LA32D550K1R is pretty good with details and picture quality. but little disappointed that it does not play .wmv and .avi files, but playing mk2s format. subtitle is working (have both .sub and .srt for korean movies and its working fine)

awaiting for HD connection from AirTel to check HD thing, but all my full HD BRRips are working fine.


----------



## tineshsg (Dec 20, 2011)

reniarahim1 said:


> wats dual audio guys?



two audio in one movie

exa:-english and hindi

you have option to change  audio language either in english or hindi


----------



## reniarahim1 (Dec 20, 2011)

oohh..okie..never tried using the usb to play movie on my sony 32ex520. using laptop for viewing movies through hdmi


----------



## pmk316 (Dec 21, 2011)

Hi,

I had placed a order for Samsung LA32D580K4R online via FLIPKART.COM on 16Dec and recieved the TV on 20dec. The samsung person also came on 20th and did the table top connection and explained all the features to me.

As expected he told me to get a "Sterio to RC" connector so that the Optical audio out of the TV can go in to Analog audio in of the DVD player. This is required in case i  want the TV audio to come via the Home theatre connected to the DVD player. The sound system of this TV is so good that i dont think i may need to do this. I wont be doing this atleast for now.

I have taken Hathway SD set top box. I had not gone for Hathway HD as i think its expensive 6K for the HD box with only 8 (or may be 12) HD channels. Even DTH would be expensive as the monthly rental would come to atleast 300 if you need good channels.

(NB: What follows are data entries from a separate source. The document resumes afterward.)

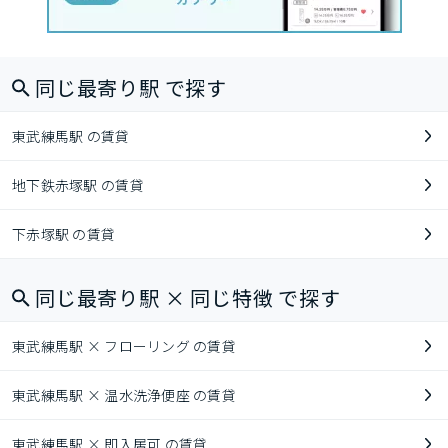
同じ最寄り駅 で探す
東武練馬駅 の賃貸
地下鉄赤塚駅 の賃貸
下赤塚駅 の賃貸
同じ最寄り駅 × 同じ特徴 で探す
東武練馬駅 × フローリング の賃貸
東武練馬駅 × 温水洗浄便座 の賃貸
東武練馬駅 × 即入居可 の賃貸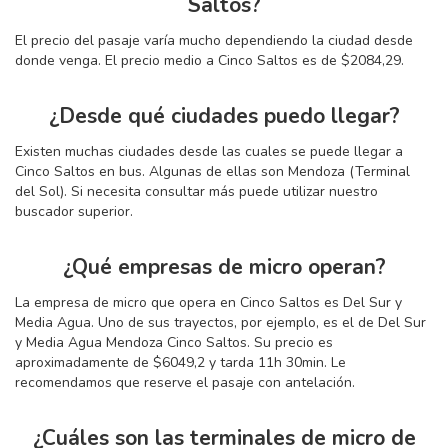
Saltos?
El precio del pasaje varía mucho dependiendo la ciudad desde
donde venga. El precio medio a Cinco Saltos es de $2084,29.
¿Desde qué ciudades puedo llegar?
Existen muchas ciudades desde las cuales se puede llegar a
Cinco Saltos en bus. Algunas de ellas son Mendoza (Terminal
del Sol). Si necesita consultar más puede utilizar nuestro
buscador superior.
¿Qué empresas de micro operan?
La empresa de micro que opera en Cinco Saltos es Del Sur y
Media Agua. Uno de sus trayectos, por ejemplo, es el de Del Sur
y Media Agua Mendoza Cinco Saltos. Su precio es
aproximadamente de $6049,2 y tarda 11
h
30
min
. Le
recomendamos que reserve el pasaje con antelación.
¿Cuáles son las terminales de micro de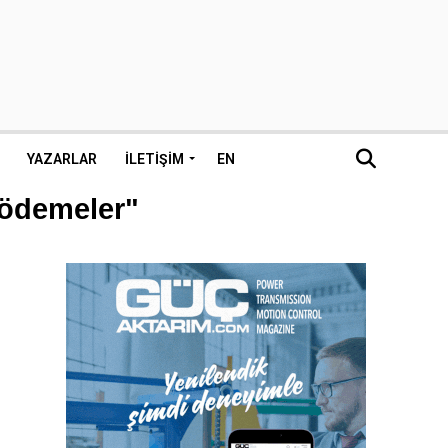
YAZARLAR
İLETIŞIM
EN
e ödemeler"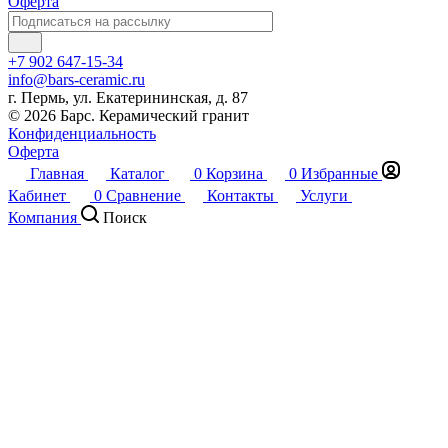
Оферта
+7 902 647-15-34
info@bars-ceramic.ru
г. Пермь, ул. Екатерининская, д. 87
© 2026 Барс. Керамический гранит
Конфиденциальность
Оферта
Главная
Каталог
0
Корзина
0
Избранные
Кабинет
0
Сравнение
Контакты
Услуги
Компания
Поиск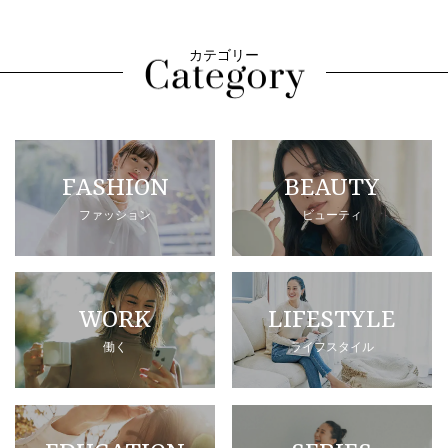
カテゴリー
FASHION
BEAUTY
ファッション
ビューティ
WORK
LIFESTYLE
働く
ライフスタイル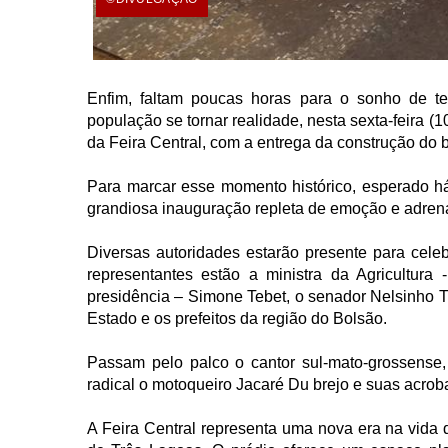
Enfim, faltam poucas horas para o sonho de te
população se tornar realidade, nesta sexta-feira (1
da Feira Central, com a entrega da construção do 
Para marcar esse momento histórico, esperado h
grandiosa inauguração repleta de emoção e adrena
Diversas autoridades estarão presente para celebr
representantes estão a ministra da Agricultura 
presidência – Simone Tebet, o senador Nelsinho Tr
Estado e os prefeitos da região do Bolsão.
Passam pelo palco o cantor sul-mato-grossense,
radical o motoqueiro Jacaré Du brejo e suas acrob
A Feira Central representa uma nova era na vida d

Now with 2 Hathway SD set top box in my house for the 2 TVs i am paying a monthly rental of only 300 and i get all the channels. The new Hathway SD box cost me 1800/-.

I am very impressed with FLIPKART for their prompt delivary and a professional approach. I have ordered a Book, Webcam and now a TV from them and all instances have been wonderful. I would recommend people to use FLIPKART in case you get a good deal from it.

When i get the time i would write a review of FLIPKART and this TV.

Thanks for everyone for taking your time to post your views to this query.

Regards,
Murali


----------



## tineshsg (Dec 21, 2011)

congrats


----------



## reniarahim1 (Dec 21, 2011)

i dint get it..how can u connect optical audio out to analog audio in?


----------